The development of the gut microbiome from birth plays important roles in short- and long-term health, but factors influencing preterm gut microbiome development are poorly understood. In the present study, we use metagenomic sequencing to analyse 1,431 longitudinal stool samples from 123 very preterm infants (<32 weeks' gestation) who did not develop intestinal disease or sepsis over a study period of 10 years. During the study period, one cohort had no probiotic exposure whereas two cohorts were given different probiotic products: Infloran (Bifidobacterium bifidum and Lactobacillus acidophilus) or Labinic (B. bifidum, B. longum subsp. infantis and L. acidophilus). Mothers' own milk, breast milk fortifier, antibiotics and probiotics were significantly associated with the gut microbiome, with probiotics being the most significant factor.

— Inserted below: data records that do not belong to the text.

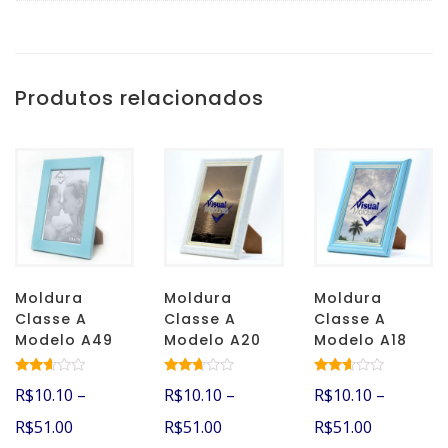
Produtos relacionados
Moldura
Moldura
Moldura
Classe A
Classe A
Classe A
Modelo A49
Modelo A20
Modelo A18
Avalia
Avalia
Avalia
R$
10.10
–
R$
10.10
–
R$
10.10
–
ção
ção
ção
2.51
2.52
2.51
R$
51.00
R$
51.00
R$
51.00
de 5
de 5
de 5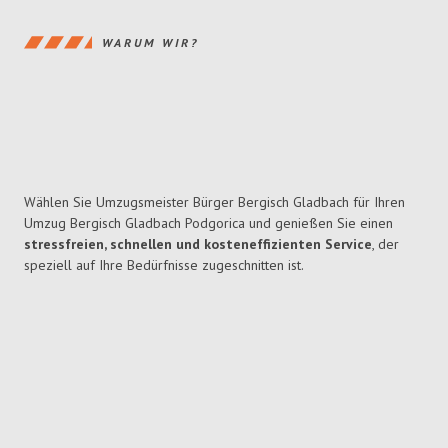
WARUM WIR?
Wählen Sie Umzugsmeister Bürger Bergisch Gladbach für Ihren
Umzug Bergisch Gladbach Podgorica und genießen Sie einen
stressfreien, schnellen und kosteneffizienten Service
, der
speziell auf Ihre Bedürfnisse zugeschnitten ist.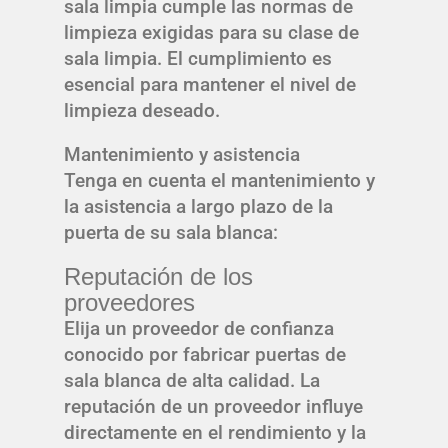
sala limpia cumple las normas de
limpieza exigidas para su clase de
sala limpia. El cumplimiento es
esencial para mantener el nivel de
limpieza deseado.
Mantenimiento y asistencia
Tenga en cuenta el mantenimiento y
la asistencia a largo plazo de la
puerta de su sala blanca:
Reputación de los
proveedores
Elija un proveedor de confianza
conocido por fabricar puertas de
sala blanca de alta calidad. La
reputación de un proveedor influye
directamente en el rendimiento y la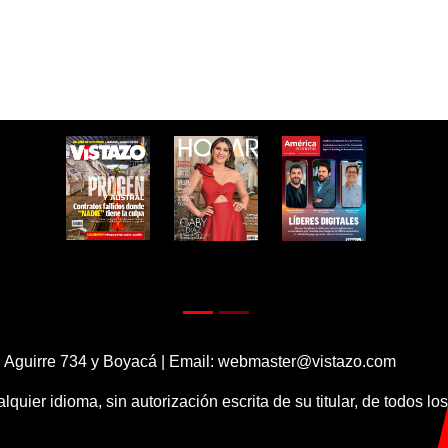
 Aguirre 734 y Boyacá | Email:
webmaster@vistazo.com
alquier idioma, sin autorización escrita de su titular, de todos l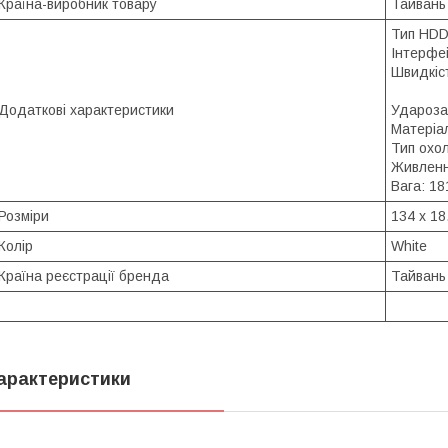
Країна-виробник товару
Тайвань
Тип HDD:
Інтерфей
Швидкіст
Додаткові характеристики
Удароза
Матеріал
Тип охо
Живленн
Вага: 18
Розміри
134 x 18
Колір
White
Країна реєстрації бренда
Тайвань
арактеристики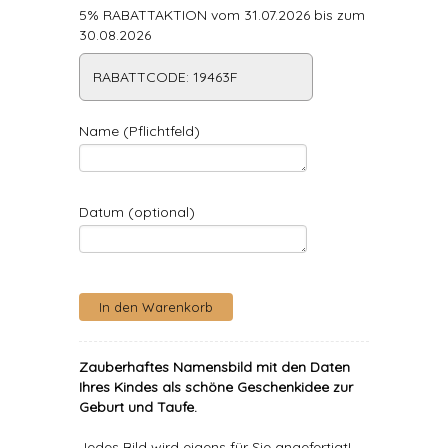
5% RABATTAKTION vom 31.07.2026 bis zum
30.08.2026
RABATTCODE: 19463F
Name (Pflichtfeld)
Datum (optional)
Zauberhaftes Namensbild mit den Daten
Ihres Kindes als schöne Geschenkidee zur
Geburt und Taufe.
Jedes Bild wird eigens für Sie angefertigt!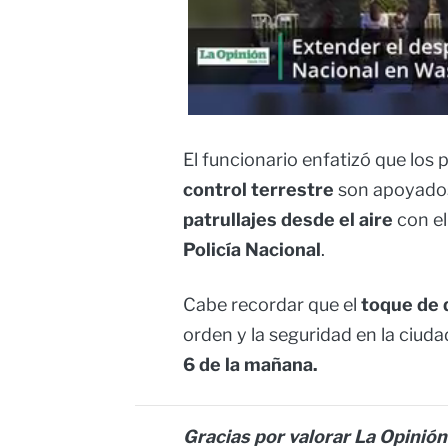
El funcionario enfatizó que los
control terrestre
son apoyados
patrullajes desde el aire
con el
Policía Nacional
.
Cabe recordar que el
toque de
orden y la seguridad en la ciudad
6 de la mañana.
Gracias por valorar La Opinión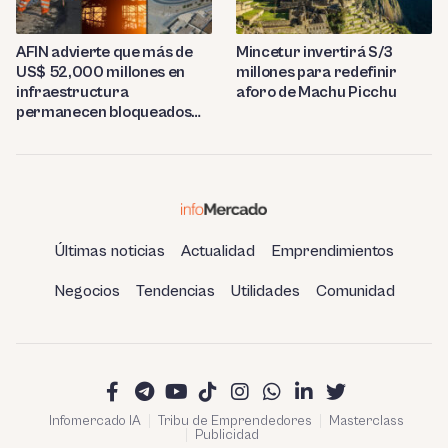
AFIN advierte que más de
Mincetur invertirá S/3
US$ 52,000 millones en
millones para redefinir
infraestructura
aforo de Machu Picchu
permanecen bloqueados
por trabas burocráticas en
el Perú
Últimas noticias
Actualidad
Emprendimientos
Negocios
Tendencias
Utilidades
Comunidad
Infomercado IA
Tribu de Emprendedores
Masterclass
Publicidad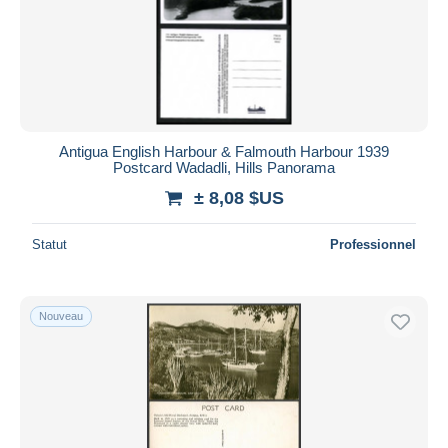
Antigua English Harbour & Falmouth Harbour 1939
Postcard Wadadli, Hills Panorama
± 8,08 $US
Statut
Professionnel
Nouveau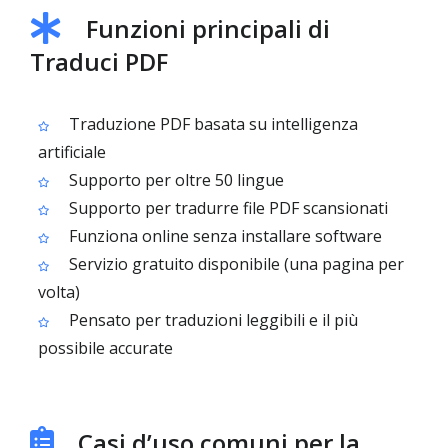
Funzioni principali di
Traduci PDF
Traduzione PDF basata su intelligenza
artificiale
Supporto per oltre 50 lingue
Supporto per tradurre file PDF scansionati
Funziona online senza installare software
Servizio gratuito disponibile (una pagina per
volta)
Pensato per traduzioni leggibili e il più
possibile accurate
Casi d’uso comuni per la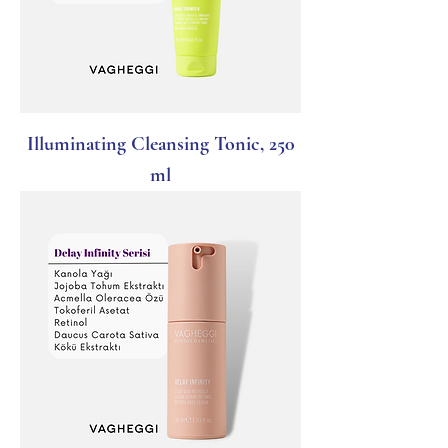
Illuminating Cleansing Tonic, 250
ml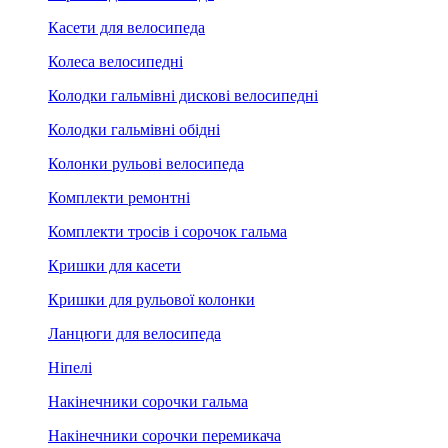
Касети для велосипеда
Колеса велосипедні
Колодки гальмівні дискові велосипедні
Колодки гальмівні обідні
Колонки рульові велосипеда
Комплекти ремонтні
Комплекти тросів і сорочок гальма
Кришки для касети
Кришки для рульової колонки
Ланцюги для велосипеда
Ніпелі
Накінечники сорочки гальма
Накінечники сорочки перемикача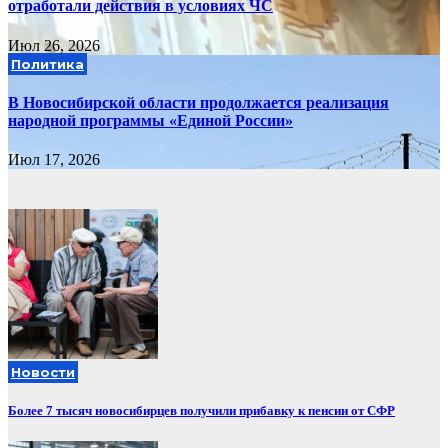
отработали действия в условиях ЧС
Июл 26, 2026
Политика
В Новосибирской области продолжается реализация
народной программы «Единой России»
Июл 17, 2026
Новости
Более 7 тысяч новосибирцев получили прибавку к пенсии от СФР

Probiotics drove microbiome transition into different preterm gut community types (PGCTs), each enriched in a different Bifidobacterium sp. and significantly associated with increased postnatal age. Functional analyses identified stool metabolites associated with PGCTs and, in preterm-derived organoids, sterile faecal supernatants impacted intestinal, organoid monolayer, gene expression in a PGCT-specific manner. The present study identifies specific influencers of gut microbiome development in very preterm infants, some of which overlap with those impacting term infants. The results highlight the importance of strain-specific differences in probiotic products and their impact on host interactions in the preterm gut.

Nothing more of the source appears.